Leveraging temporal redundancy for efficient visual recognition on video and other time-series data
GitHub: PyTorch, TensorFlow
Artificial neural networks are the state of the art in visual recognition. Many of these networks are trained and evaluated on static images. For example, the OpenPose model takes a single image as input and predicts a set of human joint positions. To make predictions on video, a single-frame model can be applied repeatedly to individual frames. However, at the frame rate of a typical camera (e.g., 30 frames per second), there is often significant repetition in image content between adjacent frames. In some regions of an image, there may be repetition in pixel values. In other image regions, there may be repetition of more complex structures (e.g., tree branches, as shown in the figure above). We propose Event Neural Networks (EvNets), which leverage this repetition to achieve considerable computation savings when processing video data. A defining characteristic of EvNets is that each neuron has state variables that provide it with long-term memory, which allows low-cost, high-accuracy inference even in the presence of significant camera motion.

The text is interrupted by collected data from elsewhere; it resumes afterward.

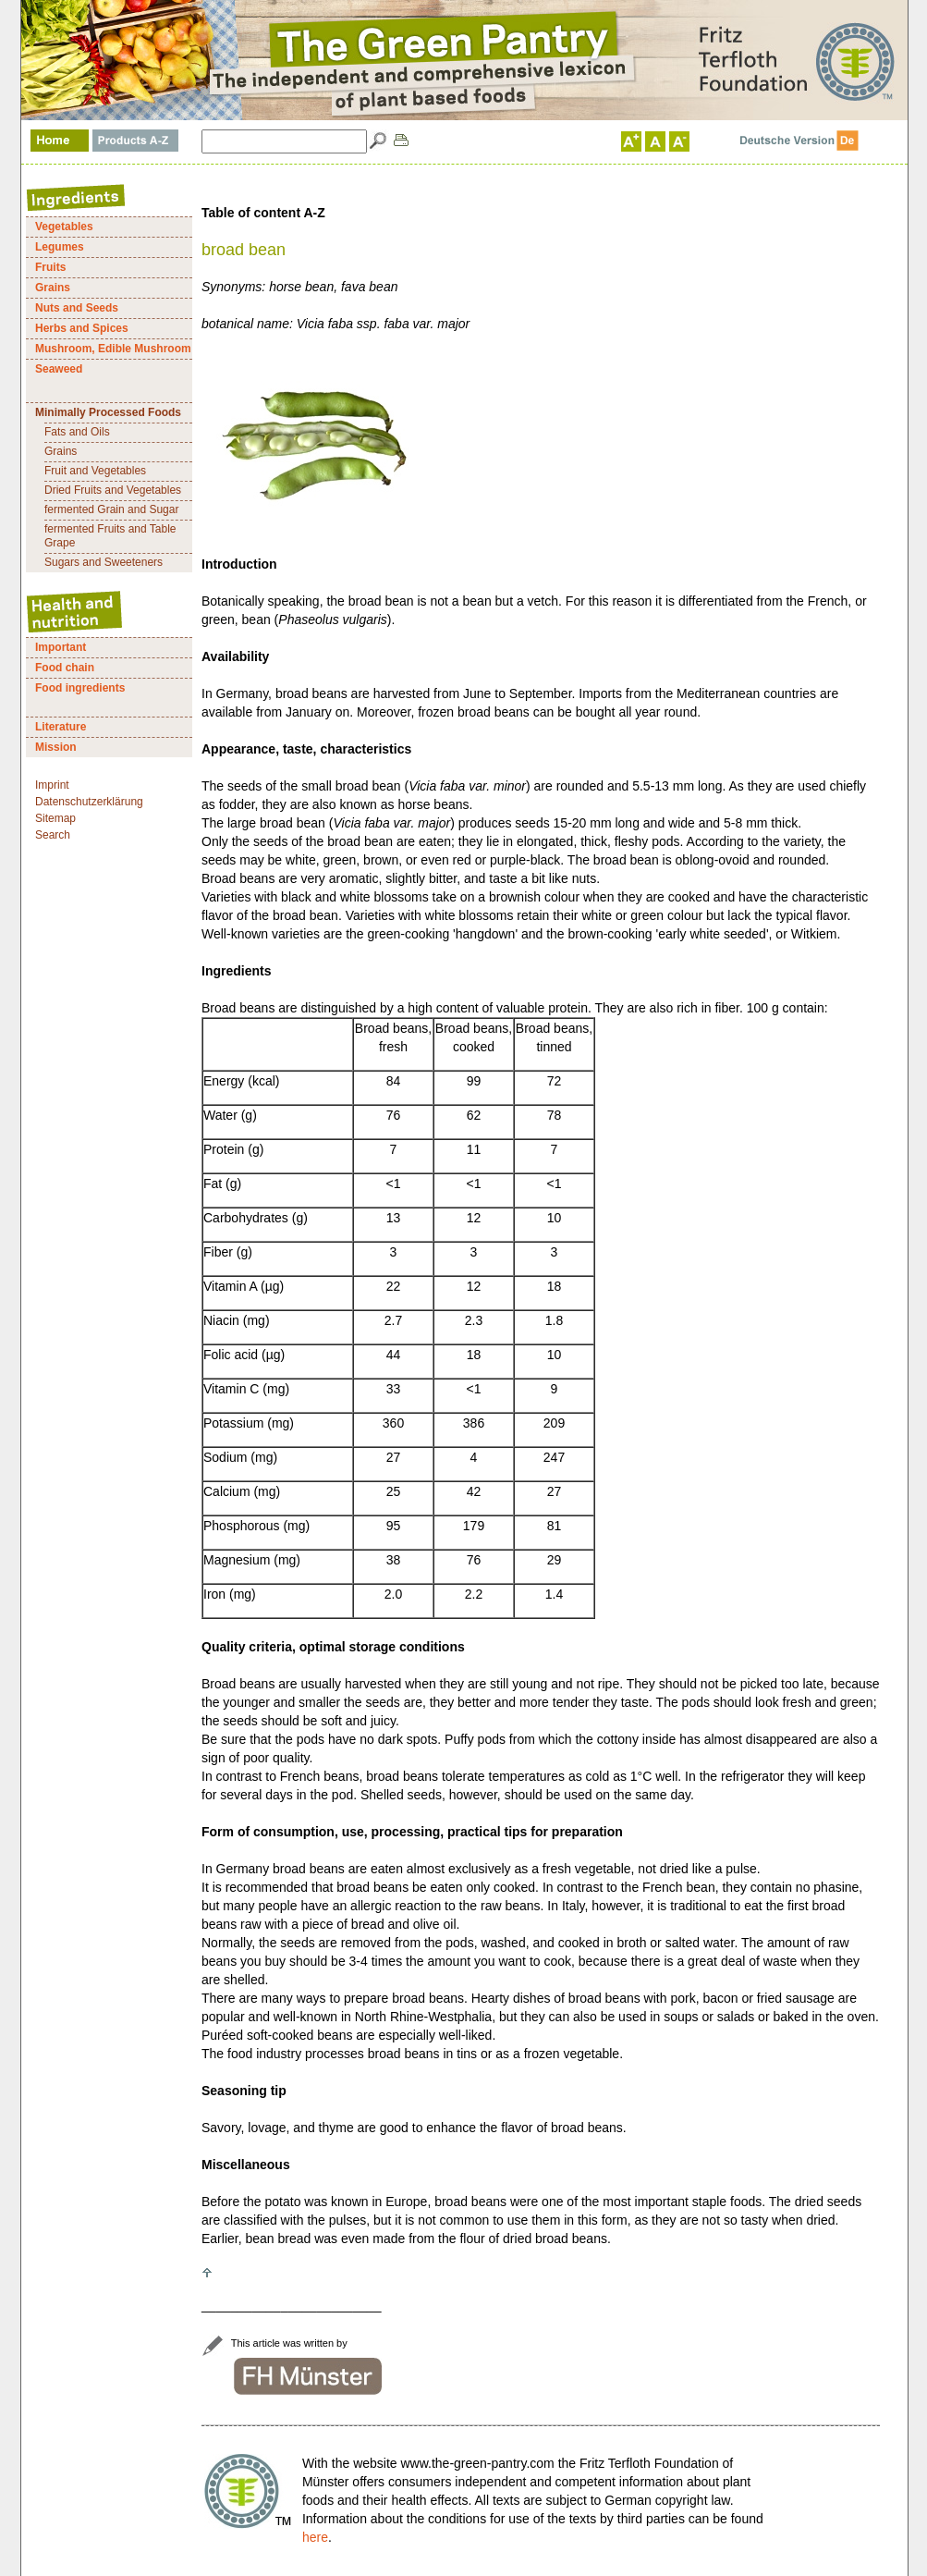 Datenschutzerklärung (89, 801)
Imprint (52, 785)
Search (52, 834)
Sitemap (55, 818)
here (315, 2537)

We show that it is possible to transform a wide range of neural networks into EvNets without re-training. We demonstrate our method on state-of-the-art architectures for both high- and low-level visual processing, including pose recognition, object detection, optical flow, and image enhancement. We observe roughly an order-of-magnitude reduction in computational costs compared to conventional networks, with minimal reductions in model accuracy.